Except i have this vidid picture in my head - how on learning the news, couple of CxO @Roku would be running around, flailing their appendages and wailing how everything is lost and what a PR disaster that is. Which personally makes me concerned that some management knee-jerk reaction may lead to unreasonable actions like shutting down ECP (AKA throwing the baby out with the bathwater).
So I want to bring this here for discussion, together with some ideas/suggestions. I hope it does not trigger a common NIH syndrome.
My proposals for a fix:
- By default, limit UPnP and ECP access to only the local network (i.e. they accept incoming connections only from IPs within the network mask)

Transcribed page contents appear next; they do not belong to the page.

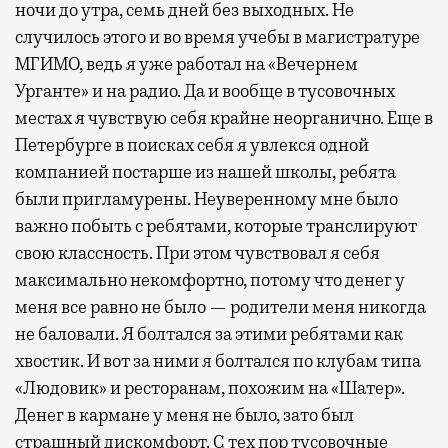
ночи до утра, семь дней без выходных. Не
случилось этого и во время учебы в магистратуре
МГИМО, ведь я уже работал на «Вечернем
Урганте» и на радио. Да и вообще в тусовочных
местах я чувствую себя крайне неорганично. Еще в
Петербурге в поисках себя я увлекся одной
компанией постарше из нашей школы, ребята
были пригламурены. Неуверенному мне было
важно побыть с ребятами, которые транслируют
свою классность. При этом чувствовал я себя
максимально некомфортно, потому что денег у
меня все равно не было — родители меня никогда
не баловали. Я болтался за этими ребятами как
хвостик. И вот за ними я болтался по клубам типа
«Людовик» и ресторанам, похожим на «Шатер».
Денег в кармане у меня не было, зато был
страшный дискомфорт. С тех пор тусовочные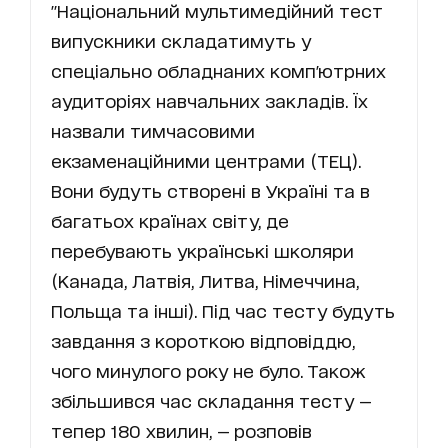
"Національний мультимедійний тест
випускники складатимуть у
спеціально обладнаних комп'ютрних
аудиторіях навчальних закладів. Їх
назвали тимчасовими
екзаменаційними центрами (ТЕЦ).
Вони будуть створені в Україні та в
багатьох країнах світу, де
перебувають українські школяри
(Канада, Латвія, Литва, Німеччина,
Польща та інші). Під час тесту будуть
завдання з короткою відповіддю,
чого минулого року не було. Також
збільшився час складання тесту —
тепер 180 хвилин, — розповів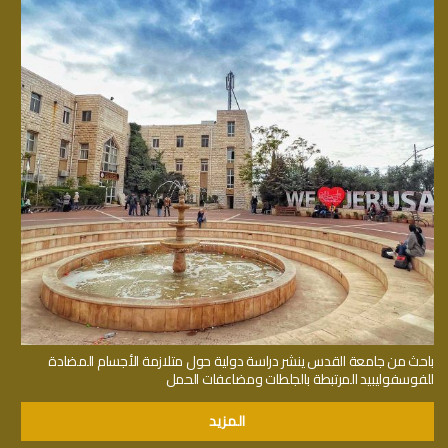
باحث من جامعة القدس ينشر دراسة دولية حول متلازمة الأجسام المضادة
للفوسفوليبيد المرتبطة بالجلطات ومضاعفات الحمل
المزيد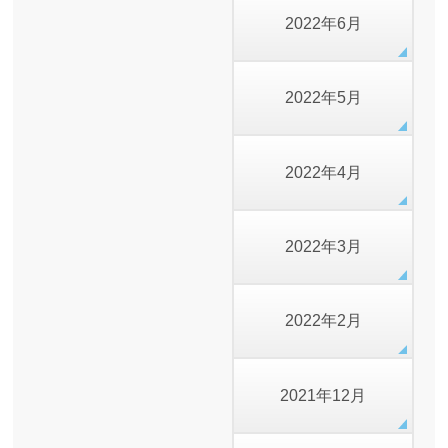
2022年6月
2022年5月
2022年4月
2022年3月
2022年2月
2021年12月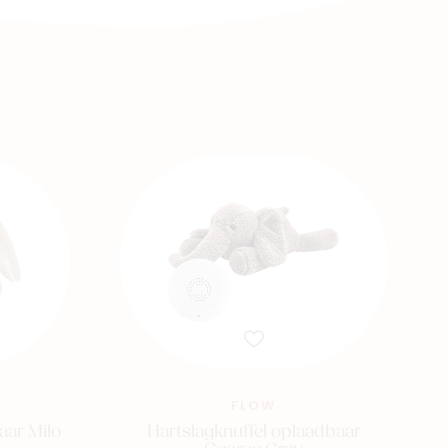
FLOW
aar Milo
Hartslagknuffel oplaadbaar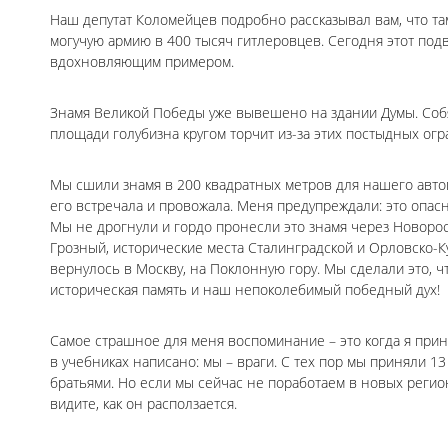
Наш депутат Коломейцев подробно рассказывал вам, что та
могучую армию в 400 тысяч гитлеровцев. Сегодня этот по
вдохновляющим примером.
Знамя Великой Победы уже вывешено на здании Думы. Собя
площади голубизна кругом торчит из-за этих постыдных огр
Мы сшили знамя в 200 квадратных метров для нашего авто
его встречала и провожала. Меня предупреждали: это опасно
Мы не дрогнули и гордо пронесли это знамя через Новоро
Грозный, исторические места Сталинградской и Орловско-К
вернулось в Москву, на Поклонную гору. Мы сделали это, ч
историческая память и наш непоколебимый победный дух!
Самое страшное для меня воспоминание – это когда я прини
в учебниках написано: мы – враги. С тех пор мы приняли 1
братьями. Но если мы сейчас не поработаем в новых регио
видите, как он расползается.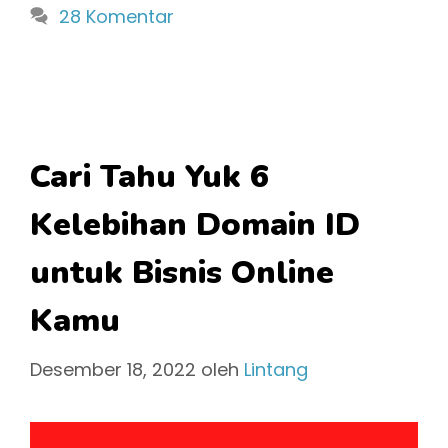
28 Komentar
Cari Tahu Yuk 6
Kelebihan Domain ID
untuk Bisnis Online
Kamu
Desember 18, 2022
oleh
Lintang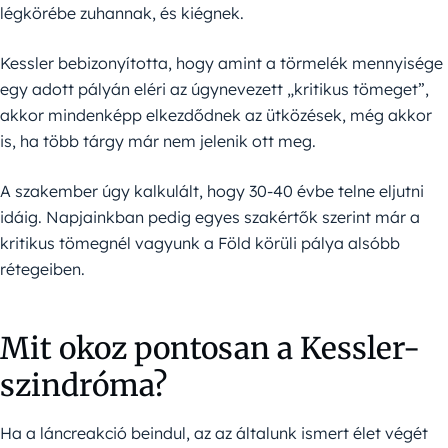
légkörébe zuhannak, és kiégnek.
Kessler bebizonyította, hogy amint a törmelék mennyisége
egy adott pályán eléri az úgynevezett „kritikus tömeget”,
akkor mindenképp elkezdődnek az ütközések, még akkor
is, ha több tárgy már nem jelenik ott meg.
A szakember úgy kalkulált, hogy 30-40 évbe telne eljutni
idáig. Napjainkban pedig egyes szakértők szerint már a
kritikus tömegnél vagyunk a Föld körüli pálya alsóbb
rétegeiben.
Mit okoz pontosan a Kessler-
szindróma?
Ha a láncreakció beindul, az az általunk ismert élet végét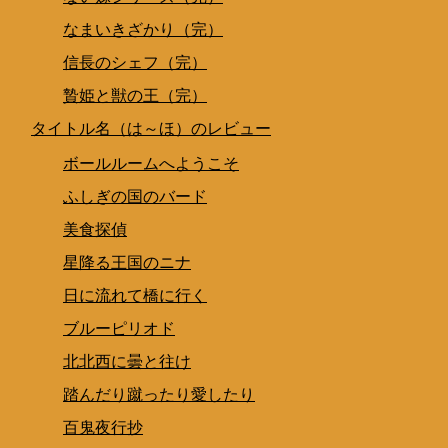
なまいきざかり（完）
信長のシェフ（完）
贄姫と獣の王（完）
タイトル名（は～ほ）のレビュー
ボールルームへようこそ
ふしぎの国のバード
美食探偵
星降る王国のニナ
日に流れて橋に行く
ブルーピリオド
北北西に曇と往け
踏んだり蹴ったり愛したり
百鬼夜行抄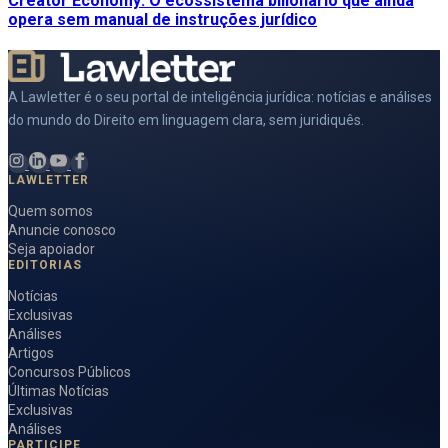
Creator Economy: O ecossistema bilionário que ainda
opera sem manual de instruções jurídico
A Lawletter é o seu portal de inteligência jurídica: notícias e análises
do mundo do Direito em linguagem clara, sem juridiquês.
LAWLETTER
Quem somos
Anuncie conosco
Seja apoiador
EDITORIAS
Notícias
Exclusivas
Análises
Artigos
Concursos Públicos
Últimas Notícias
Exclusivas
Análises
PARTICIPE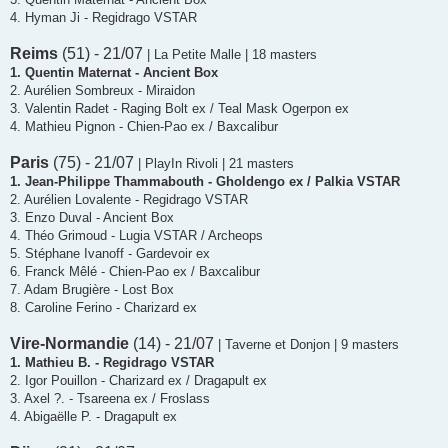
4. Hyman Ji - Regidrago VSTAR
Reims
(51) - 21/07
| La Petite Malle | 18 masters
1. Quentin Maternat - Ancient Box
2. Aurélien Sombreux - Miraidon
3. Valentin Radet - Raging Bolt ex / Teal Mask Ogerpon ex
4. Mathieu Pignon - Chien-Pao ex / Baxcalibur
Paris
(75) - 21/07
| PlayIn Rivoli | 21 masters
1. Jean-Philippe Thammabouth - Gholdengo ex / Palkia VSTAR
2. Aurélien Lovalente - Regidrago VSTAR
3. Enzo Duval - Ancient Box
4. Théo Grimoud - Lugia VSTAR / Archeops
5. Stéphane Ivanoff - Gardevoir ex
6. Franck Mêlé - Chien-Pao ex / Baxcalibur
7. Adam Brugière - Lost Box
8. Caroline Ferino - Charizard ex
Vire-Normandie
(14) - 21/07
| Taverne et Donjon | 9 masters
1. Mathieu B. - Regidrago VSTAR
2. Igor Pouillon - Charizard ex / Dragapult ex
3. Axel ?. - Tsareena ex / Froslass
4. Abigaëlle P. - Dragapult ex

- There are legitimate cases where UPnP/ECP access might be needed from outside the players subnet (e.g. network segmentation; multi-segment SOHO). That's relatively rare but allow for that akin to the "disable network pings" in Platform Secret Screen. I.e. allow with a checkbox the system integrator to broaden the horizon; to lift the limitation at their own risk.
- If after all that, restart and factory reset from the menu are still a concern - implement a PIN feedback loop for these. I.e. when restart is selected, ask the user to confirm by punching a 2-digit PIN code - which is different every time. This will verify that indeed whosever invokes the operation has a "visual access" to the player, can see the screen prompt.